The records:
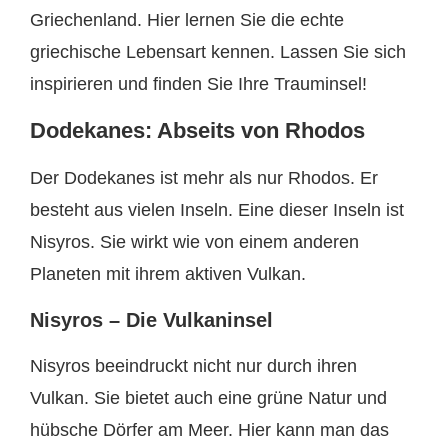
Griechenland. Hier lernen Sie die echte
griechische Lebensart kennen. Lassen Sie sich
inspirieren und finden Sie Ihre Trauminsel!
Dodekanes: Abseits von Rhodos
Der Dodekanes ist mehr als nur Rhodos. Er
besteht aus vielen Inseln. Eine dieser Inseln ist
Nisyros. Sie wirkt wie von einem anderen
Planeten mit ihrem aktiven Vulkan.
Nisyros – Die Vulkaninsel
Nisyros beeindruckt nicht nur durch ihren
Vulkan. Sie bietet auch eine grüne Natur und
hübsche Dörfer am Meer. Hier kann man das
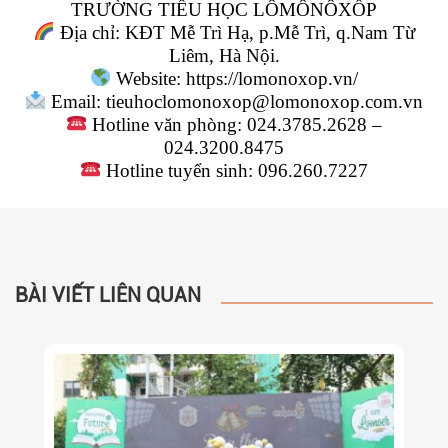
TRƯỜNG TIỂU HỌC LÔMÔNÔXỐP
Địa chỉ: KĐT Mễ Trì Hạ, p.Mễ Trì, q.Nam Từ
Liêm, Hà Nội.
Website: https://lomonoxop.vn/
Email: tieuhoclomonoxop@lomonoxop.com.vn
Hotline văn phòng: 024.3785.2628 –
024.3200.8475
Hotline tuyển sinh: 096.260.7227
BÀI VIẾT LIÊN QUAN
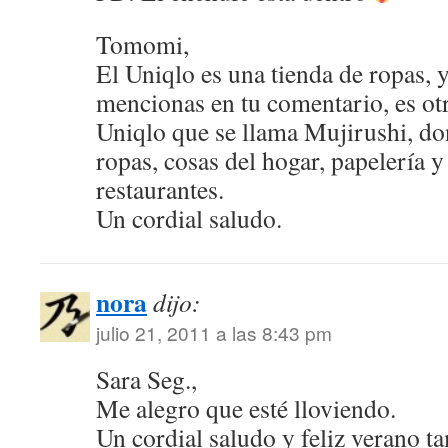
Tomomi,
El Uniqlo es una tienda de ropas, y
mencionas en tu comentario, es otr
Uniqlo que se llama Mujirushi, d
ropas, cosas del hogar, papelería 
restaurantes.
Un cordial saludo.
nora
dijo:
julio 21, 2011 a las 8:43 pm
Sara Seg.,
Me alegro que esté lloviendo.
Un cordial saludo y feliz verano ta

Work task:
The total, and nothing more: how many lines in the entries contain "Nisyros"?

Your solution:
3